= WORK REQUEST =
For each line below, check for "filled"; give only the total of lines where it occurs.
BEGIN RECORDED INFORMATION
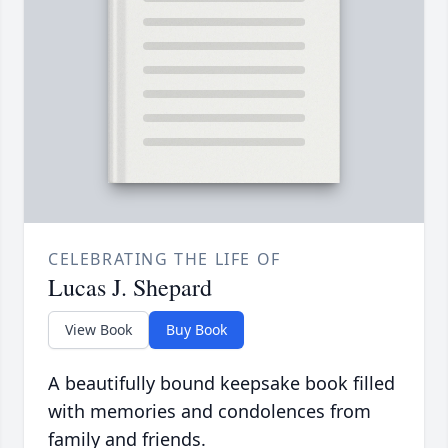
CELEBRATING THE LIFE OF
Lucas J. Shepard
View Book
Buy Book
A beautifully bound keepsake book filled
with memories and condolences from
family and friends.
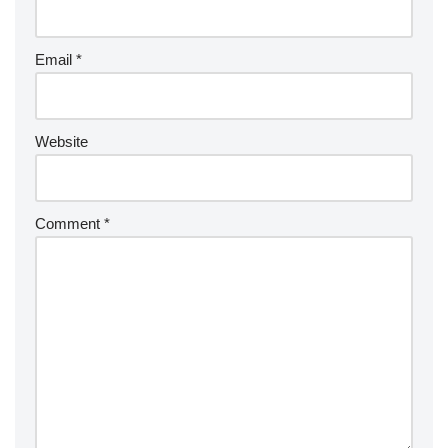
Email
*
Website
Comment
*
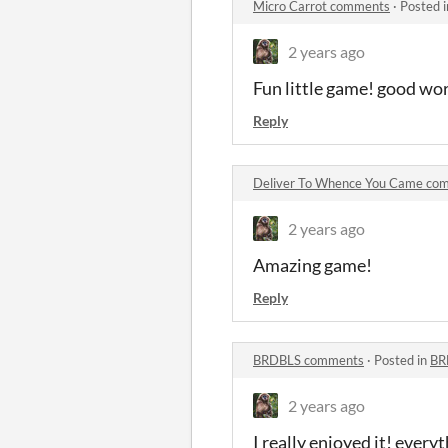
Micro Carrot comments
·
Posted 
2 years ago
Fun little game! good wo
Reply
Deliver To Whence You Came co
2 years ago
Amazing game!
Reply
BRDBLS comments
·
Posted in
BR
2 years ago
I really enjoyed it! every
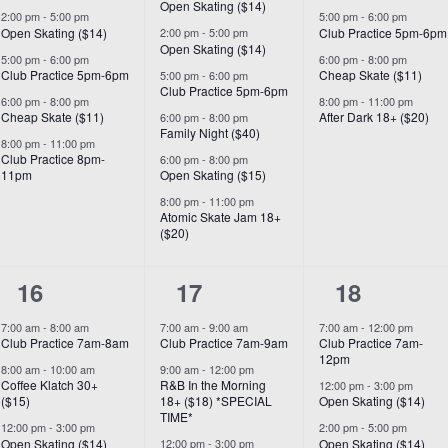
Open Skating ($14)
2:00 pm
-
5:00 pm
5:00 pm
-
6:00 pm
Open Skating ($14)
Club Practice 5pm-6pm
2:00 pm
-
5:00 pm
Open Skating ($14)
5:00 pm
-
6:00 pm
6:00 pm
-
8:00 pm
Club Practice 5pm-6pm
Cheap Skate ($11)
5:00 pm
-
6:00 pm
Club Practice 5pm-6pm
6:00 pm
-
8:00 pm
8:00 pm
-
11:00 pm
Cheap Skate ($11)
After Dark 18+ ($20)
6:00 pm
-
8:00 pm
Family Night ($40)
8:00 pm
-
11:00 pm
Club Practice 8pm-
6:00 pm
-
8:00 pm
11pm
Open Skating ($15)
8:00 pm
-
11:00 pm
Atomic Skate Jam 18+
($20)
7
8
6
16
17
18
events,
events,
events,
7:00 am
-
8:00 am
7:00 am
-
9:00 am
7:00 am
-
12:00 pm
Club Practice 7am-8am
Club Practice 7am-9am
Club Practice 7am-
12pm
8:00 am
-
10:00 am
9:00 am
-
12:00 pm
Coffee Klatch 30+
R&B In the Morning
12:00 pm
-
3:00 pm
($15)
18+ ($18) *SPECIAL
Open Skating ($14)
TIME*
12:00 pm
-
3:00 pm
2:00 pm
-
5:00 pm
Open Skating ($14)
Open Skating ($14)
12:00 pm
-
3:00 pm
END RECORDED INFORMATION
BEGIN RECORDED INFORMATION
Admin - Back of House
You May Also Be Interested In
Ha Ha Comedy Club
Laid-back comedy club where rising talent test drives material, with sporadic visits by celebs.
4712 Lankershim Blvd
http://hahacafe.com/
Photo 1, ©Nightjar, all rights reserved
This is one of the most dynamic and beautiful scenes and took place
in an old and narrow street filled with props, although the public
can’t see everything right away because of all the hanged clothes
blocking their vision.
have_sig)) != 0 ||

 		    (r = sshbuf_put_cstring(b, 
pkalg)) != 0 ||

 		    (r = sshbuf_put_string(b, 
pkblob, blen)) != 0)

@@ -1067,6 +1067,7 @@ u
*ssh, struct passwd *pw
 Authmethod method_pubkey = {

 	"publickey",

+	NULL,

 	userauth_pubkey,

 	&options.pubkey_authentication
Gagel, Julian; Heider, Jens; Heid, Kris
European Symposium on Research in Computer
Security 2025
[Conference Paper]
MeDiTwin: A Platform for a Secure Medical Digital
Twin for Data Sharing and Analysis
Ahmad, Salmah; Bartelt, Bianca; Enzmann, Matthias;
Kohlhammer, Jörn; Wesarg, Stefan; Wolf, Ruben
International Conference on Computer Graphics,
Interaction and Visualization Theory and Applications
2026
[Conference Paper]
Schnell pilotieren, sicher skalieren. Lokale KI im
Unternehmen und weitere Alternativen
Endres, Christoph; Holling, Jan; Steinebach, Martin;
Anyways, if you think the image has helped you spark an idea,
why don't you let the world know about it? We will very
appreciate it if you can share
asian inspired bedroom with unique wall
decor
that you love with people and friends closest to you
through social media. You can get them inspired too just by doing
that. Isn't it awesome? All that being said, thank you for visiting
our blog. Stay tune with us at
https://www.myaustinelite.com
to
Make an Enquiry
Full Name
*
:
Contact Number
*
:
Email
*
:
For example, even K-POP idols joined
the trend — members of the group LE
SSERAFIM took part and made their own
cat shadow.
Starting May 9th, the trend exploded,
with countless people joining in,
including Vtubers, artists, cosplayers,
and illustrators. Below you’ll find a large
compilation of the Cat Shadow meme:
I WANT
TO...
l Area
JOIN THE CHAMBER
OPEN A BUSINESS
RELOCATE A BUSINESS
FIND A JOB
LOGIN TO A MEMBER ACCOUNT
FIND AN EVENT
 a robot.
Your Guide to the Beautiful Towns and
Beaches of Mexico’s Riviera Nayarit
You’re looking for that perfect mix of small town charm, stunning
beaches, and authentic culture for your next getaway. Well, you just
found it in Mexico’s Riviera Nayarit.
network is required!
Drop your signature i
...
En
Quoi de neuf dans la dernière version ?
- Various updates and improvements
END RECORDED INFORMATION
BEGIN RECORDED INFORMATION
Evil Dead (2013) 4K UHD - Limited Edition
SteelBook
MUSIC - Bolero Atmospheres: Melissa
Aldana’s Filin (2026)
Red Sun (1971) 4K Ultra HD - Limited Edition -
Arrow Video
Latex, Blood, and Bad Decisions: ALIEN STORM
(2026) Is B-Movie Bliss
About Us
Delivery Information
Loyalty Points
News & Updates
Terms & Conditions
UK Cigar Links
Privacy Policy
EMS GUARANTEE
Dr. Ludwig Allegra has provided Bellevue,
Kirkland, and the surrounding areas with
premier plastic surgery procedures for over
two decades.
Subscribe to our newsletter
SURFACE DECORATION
END RECORDED INFORMATION
= WORKED SOLUTION =
2